Warning: This is very preliminary. The main reason is to make it available for comment to anyone who is brave enough to try it out.

This includes an R module for checking geophysical data for ‘results management’. As the expected distribution of digit frequencies is some cases is described by Benford’s Law, the observed frequency can be compared for deviations from the ideal expected distribution.

Installation

The package can be downloaded from here – audit.tar.gz.

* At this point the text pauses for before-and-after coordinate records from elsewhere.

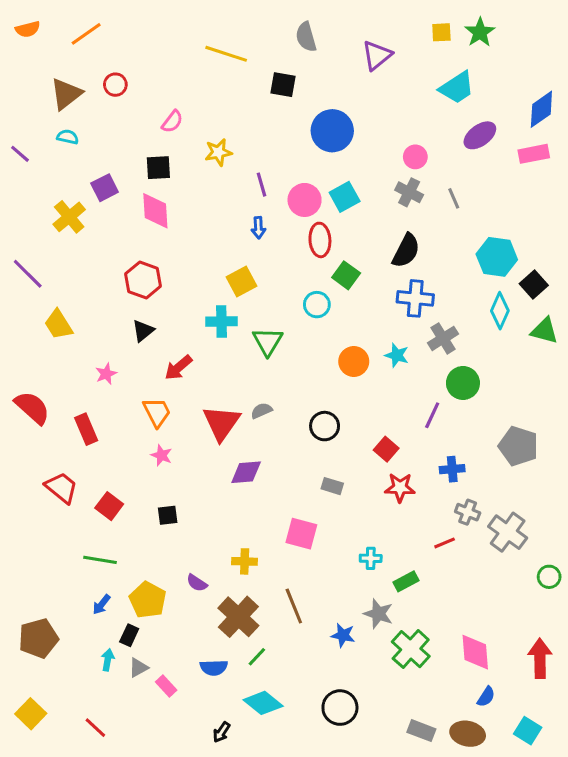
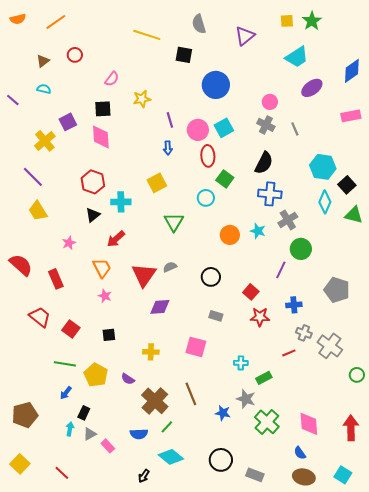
brown triangle: (66, 94) -> (43, 61), size x0.6
pink rectangle: (534, 154) -> (351, 116), moved
purple line: (28, 274) -> (33, 177), moved
cyan cross: (221, 321) -> (121, 202), moved
yellow cross: (245, 561) -> (151, 352), moved
yellow pentagon: (148, 600) -> (96, 375), moved
blue semicircle: (486, 697) -> (300, 453), moved, turned 112
gray rectangle: (421, 731) -> (255, 475), moved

Install as you would any R package. Alternatively, you can just ’source’ the file audit/R/benford.R from the R console, and read the documentation via the included pdf files or html files.

Usage

The R module consists of a single call to a function of the following form with the following parameters. See the documentation file for more details.

benford< -function(x,dir=".",files="",type="auto",plot=FALSE,
save="result.csv",n=0)

There are two modes. When n=0 the first and second digit frequencies of the numeric vector x are plotted, and statistics calculated. An example of the distribution of the first two digits of random numbers is shown below.

chap12-003.png

When n>0 the values in the vector are plotted, and Chi-square statistics of the 2nd digit (the most reliable indicator) are calculated on a moving window along the series. This is helpful in diagnosing the locations of deviation from Benford’s analysis. Below are two figures from this mode, showing the detection of fabricated numbers via deviation from 2nd digit frequency in the center (surrounded by blue lines) and random numbers on either side.

chap12-006.png

Analysis

The function benford(x) attempts to modify the vector of values x
to be suitable for extracting the distribution of digits. There are
a number of ways to do this. The R code block below shows the
default “auto” procedure. The main aim is to produce data with
all values positive, between the range of 10 and 1000.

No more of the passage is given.